Servizio ferroviario preistorico nel Sudest: allarme Cub

Una situazione dalla quale è possibile uscire solo con l’effettuazione regolare di tutti i treni e con l’incremento del traffico, a partire dall’inserimento immediato del treno 12822, Siracusa-Gela Foto Corrierediragusa.it

Il servizio ferroviario in Sicilia non funziona e nel sud est è da rifondare. Il Comitato di base trasporti (Cub) resta critico sulla politica dei trasporti in Sicilia al di là degli ultimi annunci e della firma dell’Accordo di Programma tra Stato e Regione per il passaggio della gestione economica della rete ferroviaria dell’isola alla Regione Siciliana. L´accordo dovrebbe favorire una maggiore e più efficiente operatività da parte della Regione ma non si può prescindere dalla rappresentazione delle varie problematiche da parte della deputazione regionale iblea per arrivare a qualche risultato concreto. L´incontro tenutosi a palazzo dell´Aquila tra l´amministrazione Piccitto, Angela Foti, parlamentare M5S, una delegazione del CUB Trasporti e del Comitato pendolari è servito a fare il punto della situazione a cominciare dello stato in cui versala tratta Siracusa-Gela.

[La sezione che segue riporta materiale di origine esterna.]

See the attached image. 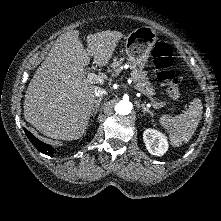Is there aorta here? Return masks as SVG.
Masks as SVG:
<instances>
[{"mask_svg": "<svg viewBox=\"0 0 221 221\" xmlns=\"http://www.w3.org/2000/svg\"><path fill=\"white\" fill-rule=\"evenodd\" d=\"M132 103L127 100H122L115 105V111L121 115H128L131 113Z\"/></svg>", "mask_w": 221, "mask_h": 221, "instance_id": "aorta-1", "label": "aorta"}]
</instances>
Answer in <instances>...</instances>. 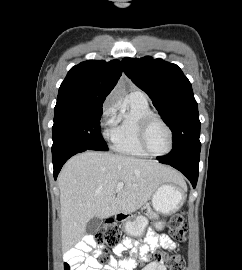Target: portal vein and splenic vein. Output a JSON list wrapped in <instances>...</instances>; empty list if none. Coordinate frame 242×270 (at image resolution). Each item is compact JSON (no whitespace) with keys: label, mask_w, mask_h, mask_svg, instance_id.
Returning <instances> with one entry per match:
<instances>
[{"label":"portal vein and splenic vein","mask_w":242,"mask_h":270,"mask_svg":"<svg viewBox=\"0 0 242 270\" xmlns=\"http://www.w3.org/2000/svg\"><path fill=\"white\" fill-rule=\"evenodd\" d=\"M124 188V183L123 182H119L116 186V192L121 191Z\"/></svg>","instance_id":"obj_1"}]
</instances>
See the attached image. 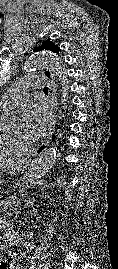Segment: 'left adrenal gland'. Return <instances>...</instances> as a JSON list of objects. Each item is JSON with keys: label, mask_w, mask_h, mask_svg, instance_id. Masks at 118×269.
Instances as JSON below:
<instances>
[{"label": "left adrenal gland", "mask_w": 118, "mask_h": 269, "mask_svg": "<svg viewBox=\"0 0 118 269\" xmlns=\"http://www.w3.org/2000/svg\"><path fill=\"white\" fill-rule=\"evenodd\" d=\"M21 189H22V190H21V192H22V191H23V189H24V186H21Z\"/></svg>", "instance_id": "left-adrenal-gland-1"}]
</instances>
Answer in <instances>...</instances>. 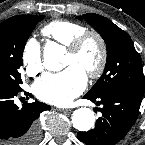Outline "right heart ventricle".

Il Cub sostiene che la tratta si trova in uno stato di abbandono, su cui circolano sulla carta 4 coppie di treni, che in alcuni giorni si riducono a tre o a due, per via delle sostituzioni con autobus delle corse; il tutto provoca l’ossidazione dei binari in alcuni punti, il che crea non poche difficoltà al regolare funzionamento degli apparati elettrici.

Una situazione dalla quale è possibile uscire solo con l’effettuazione regolare di tutti i treni e con l’incremento del traffico, a partire dall’inserimento immediato del treno 12822, Siracusa-Gela, da alcuni anni attestato a Rosolini, che giungendo nel capoluogo poco prima delle 8, ridarebbe la possibilità a vecchi e nuovi pendolari, e ai numerosi turisti, di tornare a usare il treno come mezzo per i loro spostamenti, e rioffrirebbe alla popolazione scolastica di Scicli, Modica e Ragusa, la possibilità di effettuare gite a Donnafugata, come accadeva fino al 2010, anno in cui tale corsa venne depennata tra Rosolini, Ragusa e Gela.

Bocciata inoltre la "politica degli annunci" del governo Crocetta che alcune settimane fa ha annunciato che sarebbe stato istituito un treno «intercity» tra Licata-Gela e Comiso, per favorire l’afflusso di passeggeri all’aeroporto, mentre, nella realtà, dopo la tragica morte dei tre ferrovieri a Butera, lo scorso 17 luglio, la linea Gela-Canicattì è stata chiusa, e tale rimarrà per almeno altri 10 mesi, senza che vi si stiano facendo interventi migliorativi; anzi è diventata oggetto di furti e saccheggi. Dall’incontro è anche venuto fuori come i fondi regionali promessi ai comuni, dai quali quello di Ragusa avrebbe attinto per lanciare il bando di progettazione preliminare della metroferrovia, siano rimasti lettera morta.